● HOW TO COMPLETE THIS TASK
Whenever "study" occurs in a line of the material, list that line.

····················

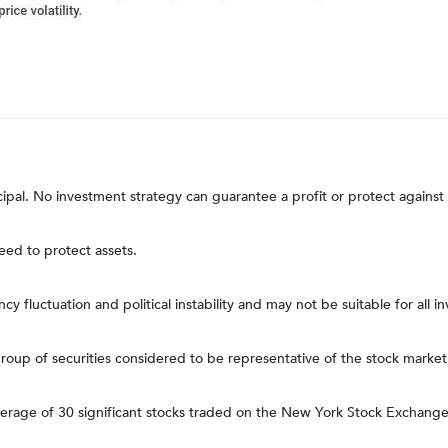
ncipal. No investment strategy can guarantee a profit or protect against 
teed to protect assets.
ncy fluctuation and political instability and may not be suitable for all in
up of securities considered to be representative of the stock market 
average of 30 significant stocks traded on the New York Stock Excha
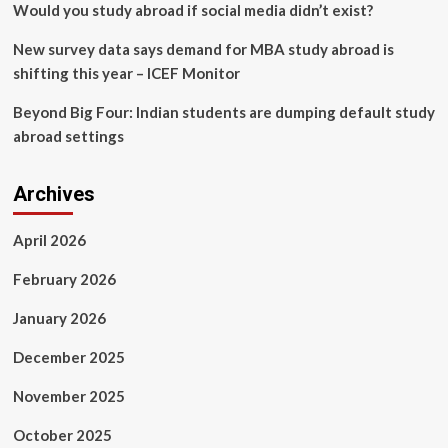
Would you study abroad if social media didn’t exist?
New survey data says demand for MBA study abroad is
shifting this year – ICEF Monitor
Beyond Big Four: Indian students are dumping default study
abroad settings
Archives
April 2026
February 2026
January 2026
December 2025
November 2025
October 2025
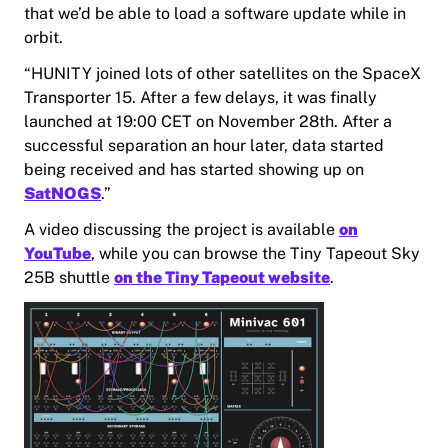
that we’d be able to load a software update while in
orbit.
“HUNITY joined lots of other satellites on the SpaceX
Transporter 15. After a few delays, it was finally
launched at 19:00 CET on November 28th. After a
successful separation an hour later, data started
being received and has started showing up on
SatNOGS
.”
A video discussing the project is available
on
YouTube
, while you can browse the Tiny Tapeout Sky
25B shuttle
on the Tiny Tapeout website
.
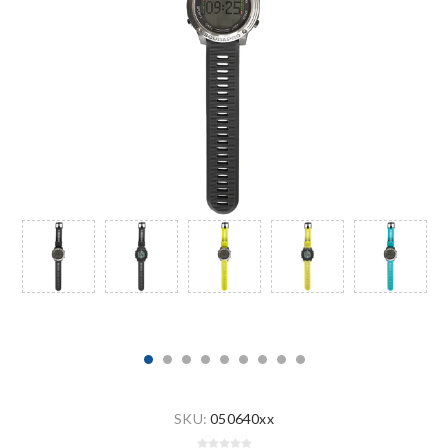
SKU:
050640xx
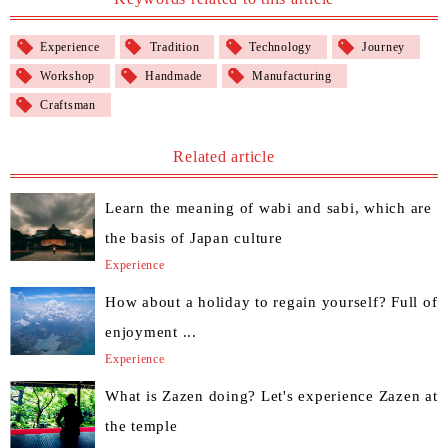
Experience
Tradition
Technology
Journey
Workshop
Handmade
Manufacturing
Craftsman
Related article
Learn the meaning of wabi and sabi, which are
the basis of Japan culture
Experience
How about a holiday to regain yourself? Full of
enjoyment ...
Experience
What is Zazen doing? Let's experience Zazen at
the temple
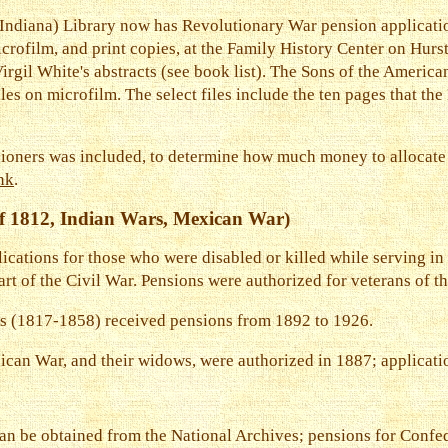
diana) Library now has Revolutionary War pension application
icrofilm, and print copies, at the Family History Center on Hurs
irgil White's abstracts (see book list). The Sons of the Americ
iles on microfilm. The select files include the ten pages that th
nsioners was included, to determine how much money to allocate 
ink
.
f 1812, Indian Wars, Mexican War)
ications for those who were disabled or killed while serving in 
rt of the Civil War. Pensions were authorized for veterans of th
s (1817-1858) received pensions from 1892 to 1926.
ican War, and their widows, were authorized in 1887; applicati
an be obtained from the National Archives; pensions for Confed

····················

● SOLUTION
Would you study abroad if social media didn’t exist?
New survey data says demand for MBA study abroad is
Beyond Big Four: Indian students are dumping default study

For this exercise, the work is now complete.